Function in which each output has a unique input (passes the horizontal line test)

What must you do when finding the inverse of a periodic function?

Restrict the domain to a set of values that covers the entire range of the original function

Inverse periodics with domain D: (-π/2, π/2)

sin^-1, tan^-1, csc^-1

Inverse periodics with domain D: (0, π)

cos^-1, sec^-1, cot^-1

Quadrants the ouput of inverse periodics with domain D: (-π/2, π/2) can be in

Q1 (positive) + -Q4 (negative)

Quadrants the ouput of inverse periodics with domain D: (0, π) can be in

Q1 (positive) + Q2 (negative)

Strategy for evaluating inverse trig expressions

* Determine the family whose ouput matches the function and the input
* Determine the quadrant the answer will be in (depending on the sign of the input)
* Write the angle in the correct quadrant

Strategy for evaluating compositions of trig functions

* Work from inside out
* Show your answer for BOTH problems

Strategy for evaluating compositions of trig functions with non-special angles (trig(inv trig(ratio))
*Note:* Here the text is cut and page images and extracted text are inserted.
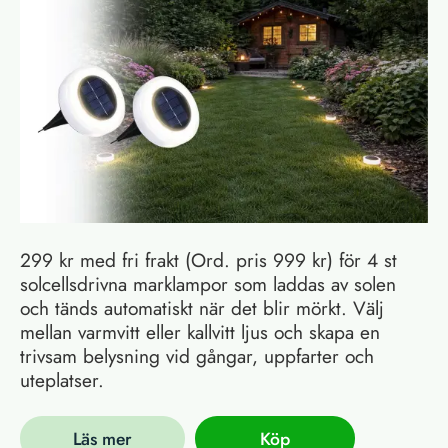
299 kr med fri frakt (Ord. pris 999 kr) för 4 st
solcellsdrivna marklampor som laddas av solen
och tänds automatiskt när det blir mörkt. Välj
mellan varmvitt eller kallvitt ljus och skapa en
trivsam belysning vid gångar, uppfarter och
uteplatser.
Läs mer
Köp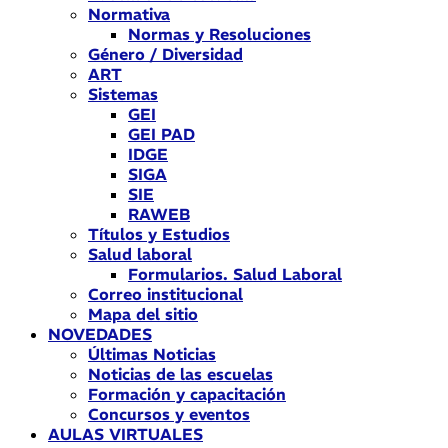
Normativa
Normas y Resoluciones
Género / Diversidad
ART
Sistemas
GEI
GEI PAD
IDGE
SIGA
SIE
RAWEB
Títulos y Estudios
Salud laboral
Formularios. Salud Laboral
Correo institucional
Mapa del sitio
NOVEDADES
Últimas Noticias
Noticias de las escuelas
Formación y capacitación
Concursos y eventos
AULAS VIRTUALES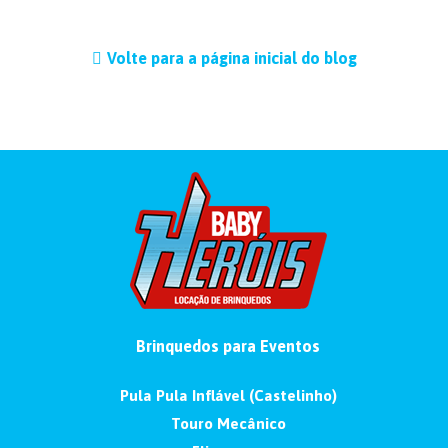
Volte para a página inicial do blog
Brinquedos para Eventos
Pula Pula Inflável (Castelinho)
Touro Mecânico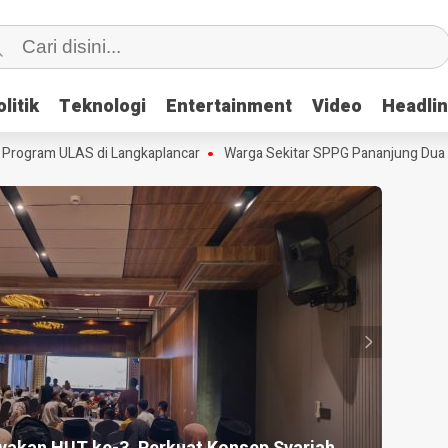
litik
litik
Teknologi
Teknologi
Entertainment
Entertainment
Video
Video
Headli
Headli
gram ULAS di Langkaplancar
Warga Sekitar SPPG Pananjung Dua Pan
HEADLI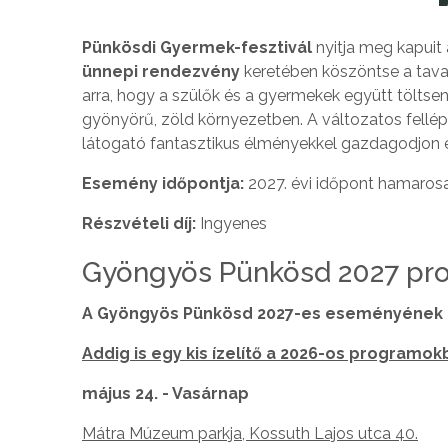
Pünkösdi Gyermek-fesztivál
nyitja meg kapuit 
ünnepi rendezvény
keretében köszöntse a tava
arra, hogy a szülők és a gyermekek együtt töltsene
gyönyörű, zöld környezetben. A változatos fellé
látogató fantasztikus élményekkel gazdagodjon 
Esemény időpontja:
2027. évi időpont hamaros
Részvételi díj:
Ingyenes
Gyöngyös Pünkösd 2027 pr
A Gyöngyös Pünkösd 2027-es eseményének 
Addig is egy kis ízelítő a 2026-os programok
május 24. - Vasárnap
Mátra Múzeum parkja, Kossuth Lajos utca 40.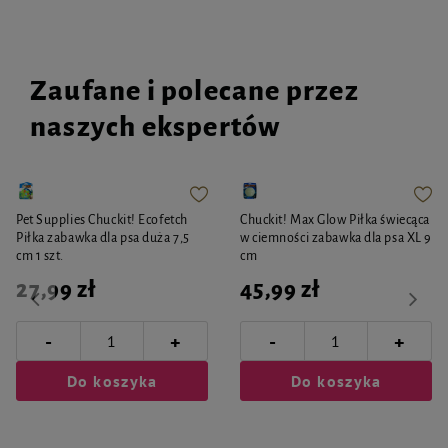
Zaufane i polecane przez
naszych ekspertów
Pet Supplies Chuckit! Ecofetch
Chuckit! Max Glow Piłka świecąca
Piłka zabawka dla psa duża 7,5
w ciemności zabawka dla psa XL 9
cm 1 szt.
cm
27,99 zł
45,99 zł
-
-
+
+
Do koszyka
Do koszyka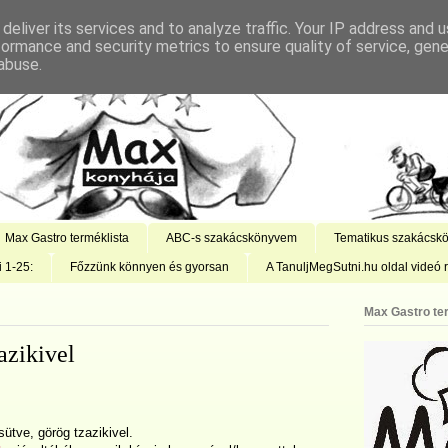
deliver its services and to analyze traffic. Your IP address and 
formance and security metrics to ensure quality of service, gen
abuse.
Max Gastro terméklista
ABC-s szakácskönyvem
Tematikus szakácsk
i 1-25:
Főzzünk könnyen és gyorsan
A TanuljMegSutni.hu oldal videó r
Max Gastro te
azikivel
sütve, görög tzazikivel.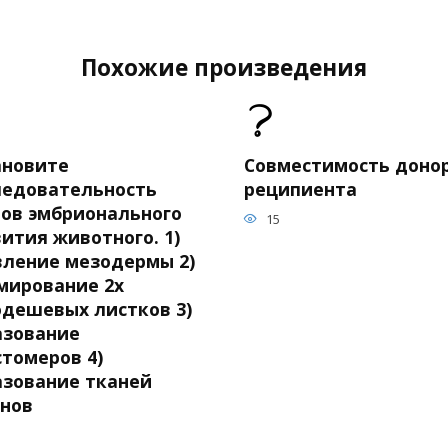
Похожие произведения
ановите
Совместимость донор
ледовательность
реципиента
пов эмбрионального
15
ития животного. 1)
вление мезодермы 2)
мирование 2х
одешевых листков 3)
азование
стомеров 4)
азование тканей
анов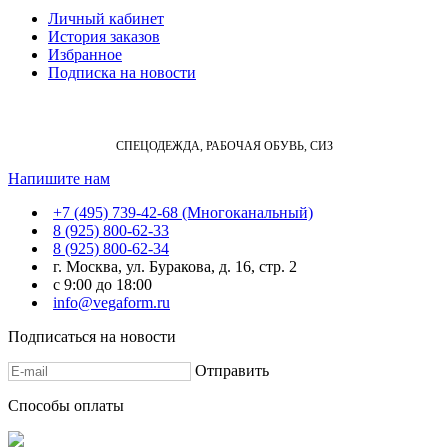
Личный кабинет
История заказов
Избранное
Подписка на новости
СПЕЦОДЕЖДА, РАБОЧАЯ ОБУВЬ, СИЗ
Напишите нам
+7 (495) 739-42-68 (Многоканальный)
8 (925) 800-62-33
8 (925) 800-62-34
г. Москва, ул. Буракова, д. 16, стр. 2
с 9:00 до 18:00
info@vegaform.ru
Подписаться на новости
Отправить
Cпособы оплаты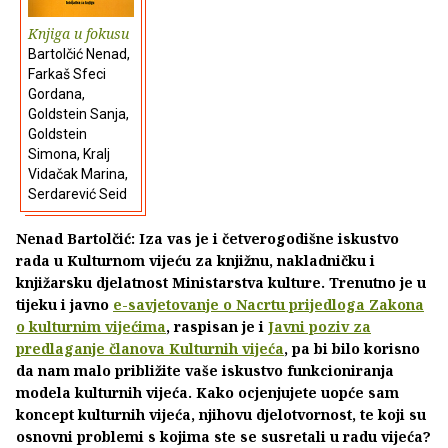
Knjiga u fokusu
Bartolčić Nenad,
Farkaš Sfeci
Gordana,
Goldstein Sanja,
Goldstein
Simona, Kralj
Vidačak Marina,
Serdarević Seid
Nenad Bartolčić: Iza vas je i četverogodišne iskustvo
rada u Kulturnom vijeću za knjižnu, nakladničku i
knjižarsku djelatnost Ministarstva kulture. Trenutno je u
tijeku i javno
e-savjetovanje o Nacrtu prijedloga Zakona
o kulturnim vijećima
, raspisan je i
Javni poziv za
predlaganje članova Kulturnih vijeća
, pa bi bilo korisno
da nam malo približite vaše iskustvo funkcioniranja
modela kulturnih vijeća. Kako ocjenjujete uopće sam
koncept kulturnih vijeća, njihovu djelotvornost, te koji su
osnovni problemi s kojima ste se susretali u radu vijeća?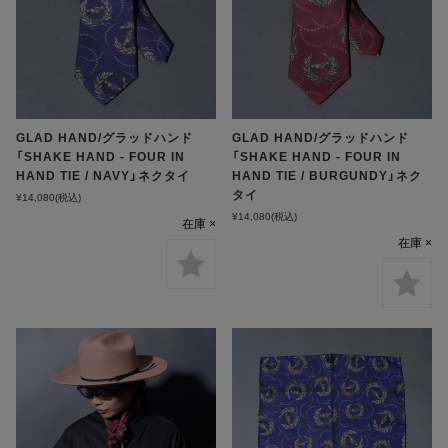
GLAD HAND/グラッドハンド
GLAD HAND/グラッドハンド
「SHAKE HAND - FOUR IN
「SHAKE HAND - FOUR IN
HAND TIE / NAVY」ネクタイ
HAND TIE / BURGUNDY」ネク
タイ
¥14,080
(税込)
¥14,080
(税込)
在庫 ×
在庫 ×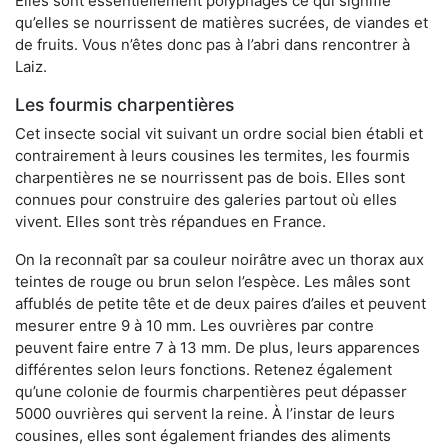
Elles sont essentiellement polyphages ce qui signifie
qu’elles se nourrissent de matières sucrées, de viandes et
de fruits. Vous n’êtes donc pas à l’abri dans rencontrer à
Laiz.
Les fourmis charpentières
Cet insecte social vit suivant un ordre social bien établi et
contrairement à leurs cousines les termites, les fourmis
charpentières ne se nourrissent pas de bois. Elles sont
connues pour construire des galeries partout où elles
vivent. Elles sont très répandues en France.
On la reconnaît par sa couleur noirâtre avec un thorax aux
teintes de rouge ou brun selon l’espèce. Les mâles sont
affublés de petite tête et de deux paires d’ailes et peuvent
mesurer entre 9 à 10 mm. Les ouvrières par contre
peuvent faire entre 7 à 13 mm. De plus, leurs apparences
différentes selon leurs fonctions. Retenez également
qu’une colonie de fourmis charpentières peut dépasser
5000 ouvrières qui servent la reine. À l’instar de leurs
cousines, elles sont également friandes des aliments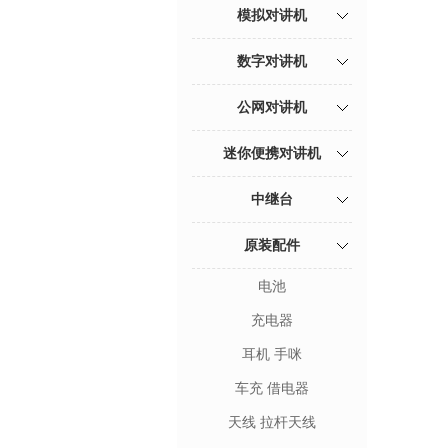
模拟对讲机
数字对讲机
公网对讲机
迷你便携对讲机
中继台
原装配件
电池
充电器
耳机 手咪
车充 借电器
天线 拉杆天线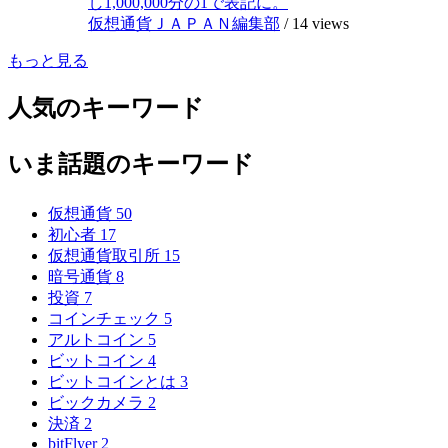
し1,000,000分の1で表記に。
仮想通貨ＪＡＰＡＮ編集部
/
14 views
もっと見る
人気のキーワード
いま話題のキーワード
仮想通貨
50
初心者
17
仮想通貨取引所
15
暗号通貨
8
投資
7
コインチェック
5
アルトコイン
5
ビットコイン
4
ビットコインとは
3
ビックカメラ
2
決済
2
bitFlyer
2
* Determine the quadrant the inverse trig function ouput will be in
* Draw a triangle in that quadrant
* Label two sides of the triangle with the numbers in the ratio (ex. cos^-1 (-3/5), label the adjacent -3, label the hypotenuse 5)
* Solve for the last side with pythagorean equation
* Use the triangle to solve the outside function

Strategy for evaluating compositions of trig functions with non-special angles (inv trig(trig(angle))

* Determine the quadrant the given angle is in and the sign the ratio will have
* Using the sine of the ouput of the periodic function, determine the quadrant the final answer will be in
* Readjust the angle to the correct quadrant
* For cofunctions, determine the reference angle of the periodic function, subtract that angle from π/2, and then put that angle in the correct quadrant

Solving with a calculator (3 basic functions, inverse and normal)

Use the button lol

Reciprocal functions

* For periodics: Find the reciprocal of the function (ex. sec(x) = 1/cos(x))
* For inverses: Flip the number in the parentheses (ex. sec^-1(x) = cos^-1 (1/x))

Cotangent and tangent with a calculator

Ensure your final answer matches the quadrant that should have been given by the original problem (ex. cot^-1 (-1/2) should be in Q2, but your calculator will give you Q4)